Final data format is perfect example of where Pandas melt function is useful:

Country 1950 1955 1960 1980 continent
0 China 562,580 607,047 651,340 987,822 Asia
1 India 369,881 404,268 445,394 684,888 Asia
2 United States 151,869 165,070 179,980 227,225 N. America
3 Indonesia 82,979 90,255 100,146 150,322 Asia
4 Russia 101,937 111,126 119,632 139,039 Europe
5 Brazil 53,444 61,652 71,412 121,064 S. America

1: What is melt in Pandas

The picture below shows melt function in action

There are 2 important parameters of this method:

  • id_vars - identifier variables
  • value_vars - measured variables, which are "melt" or "unpivoted" to row axis (non-identifier columns)
    • value - is the column values
    • variable - the column names

So the melt function will turn multiple columns - value_vars - to rows. There will be two non-identifier columns.

There are id_vars - identifier variables which will be considered as identifier columns.

Info
In short
pd.melt()
unpivots data. It makes it easier to filter, compare, visualize and use in DB like style.

2: Why is melt useful

Pandas melt function is useful when data is in form of:

  • pivot
  • pivot table
  • cross table

And we need to convert the multiple columns to rows.

Looking at the data above we might want to find the top 5 most populated pairs - year and country. Using melt() will help us to get this information much faster.

The reverse operation of melt can be found on: Opposite of Melt in Python and Pandas

3: Pandas melt example

Let's see how to use the melt function. First we will identify the parameters:

  • id_vars=['Country', 'continent']
  • value_vars=['1950', '1955']
pd.melt(df, id_vars=['Country', 'continent'], value_vars=['1950', '1955'])

This would result into:

Country continent variable value
0 China Asia 1950 562,580
1 India Asia 1950 369,881
2 United States N. America 1950 151,869
3 Indonesia Asia 1950 82,979
4 Russia Europe 1950 101,937
5 Brazil S. America 1950 53,444
6 China Asia 1955 607,047
7 India Asia 1955 404,268
8 United States N. America 1955 165,070
9 Indonesia Asia 1955 90,255
10 Russia Europe 1955 111,126
11 Brazil S. America 1955 61,652

So the output has 4 columns:

  • 2 identifier columns
    • Country
    • continent
  • 2 non identifier columns
    • variable
    • value

If we add more value_vars columns the number of the columns will be the same. Only id_vars change the number of the output columns.

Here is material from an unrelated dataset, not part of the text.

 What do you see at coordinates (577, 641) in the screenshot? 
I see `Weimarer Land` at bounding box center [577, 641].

4: Pandas melt - change names

If we like to change the non-identifier columns we can use 2 parameters:

  • var_name
  • value_name

and set the new names for the result columns:

pd.melt(df, id_vars=['Country', 'continent'], value_vars=['1950', '1955'],
              var_name ='year', value_name ='value')

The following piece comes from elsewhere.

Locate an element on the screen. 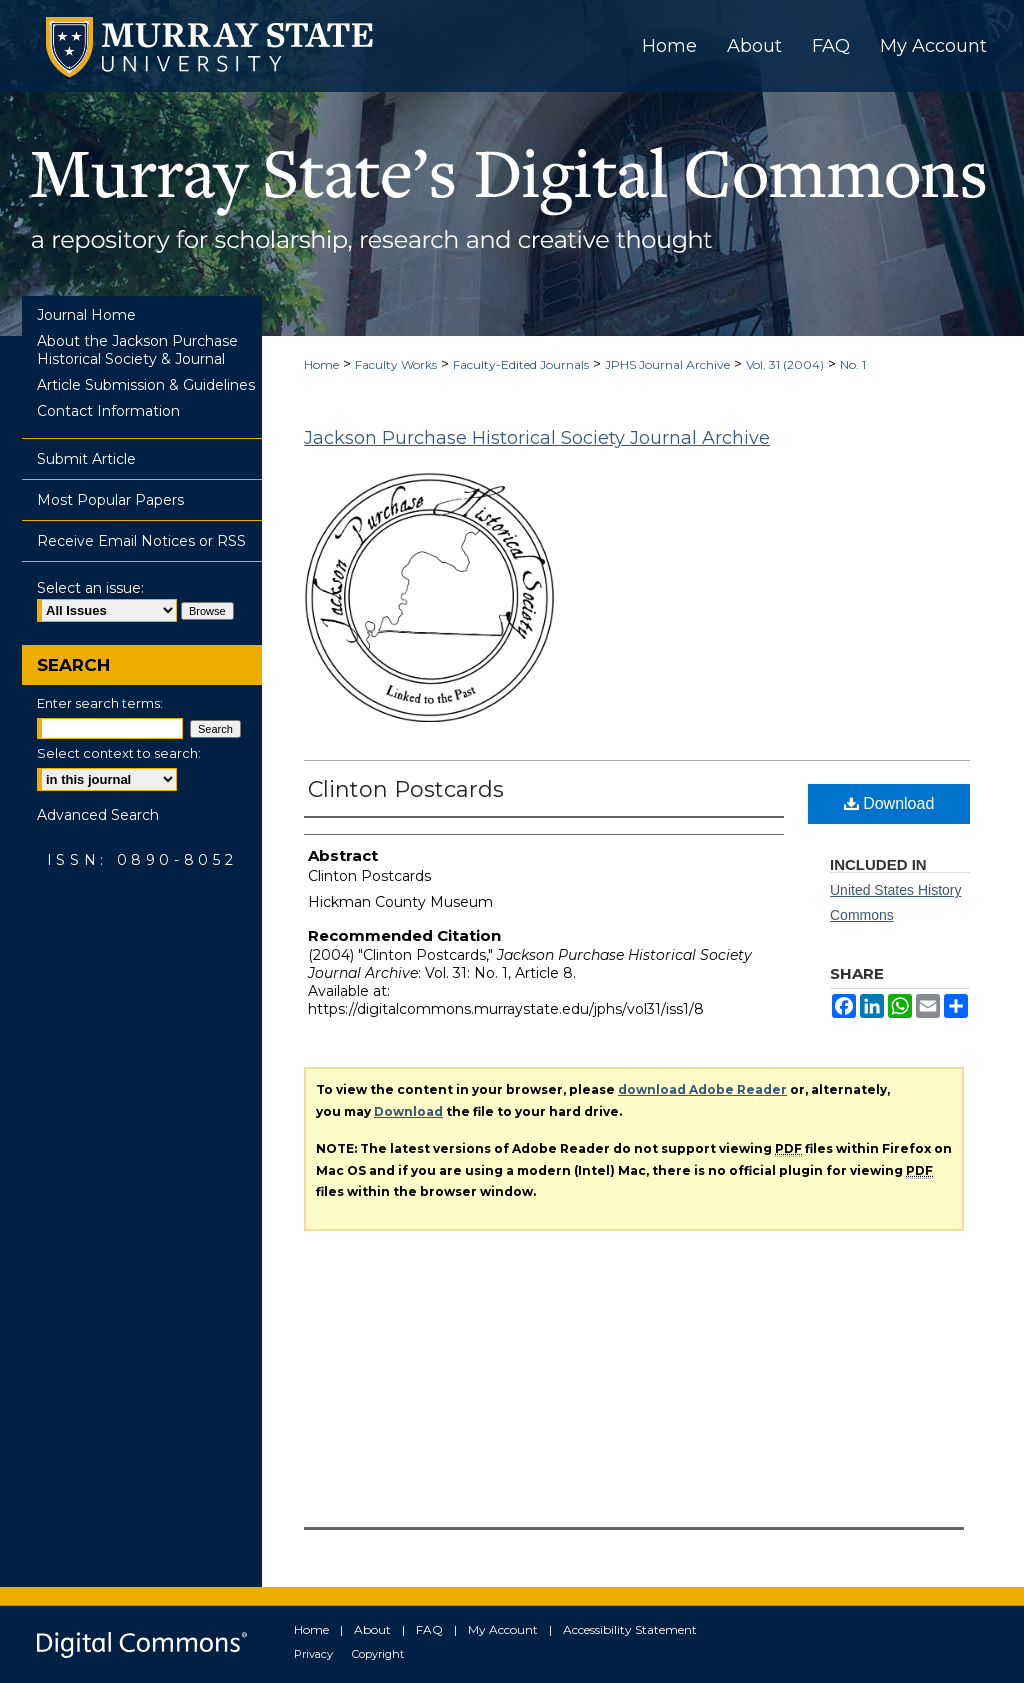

5: Pandas melt - parameters

There are several parameters of melt function. Most of them were mentioned in the article.

Two remains to be described:

  • col_level - specifies the level to melt (MultiIndex)
  • ignore_index - ignore the original index

6: Pandas melt - MultiIndex

Melt function can be used for MultiIndex DataFrame.

To simulate melt function for MultiIndex we will turn the columns into MultiIndex by:

df = pd.concat({'year': df}, names=['Firstlevel'], axis=1)

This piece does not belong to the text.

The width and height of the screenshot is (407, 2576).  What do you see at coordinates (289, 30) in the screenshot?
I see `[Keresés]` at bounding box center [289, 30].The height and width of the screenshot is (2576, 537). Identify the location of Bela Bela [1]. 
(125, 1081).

More about: How to Add a Level to Index in Pandas DataFrame

We can check the columns by:

df.columns

result:

MultiIndex([('year',   'Country'),
        ('year',      '1950'),
        ('year',      '1955'),
        ('year',      '1960'),
        ('year',      '1980'),
        ('year', 'continent')],
       names=['Firstlevel', None])

Melt can be invoked on MultiIndex columns by:

pd.melt(df, id_vars=[('year', 'Country')], value_vars=[('year', '1950'), ('year', '1955')])

The result is:

(year, Country) Firstlevel None value
0 China year 1950 562,580
1 India year 1950 369,881
2 United States year 1950 151,869
3 Indonesia year 1950 82,979
4 Russia year 1950 101,937
5 Brazil year 1950 53,444
6 China year 1955 607,047
7 India year 1955 404,268
8 United States year 1955 165,070
9 Indonesia year 1955 90,255
10 Russia year 1955 111,126
11 Brazil year 1955 61,652

Conclusion

Pandas melt is a very useful function for reshaping DataFrames. It can multiple columns to rows.

We saw how it works, why it's important and several examples. The function can help "unpivoting" data.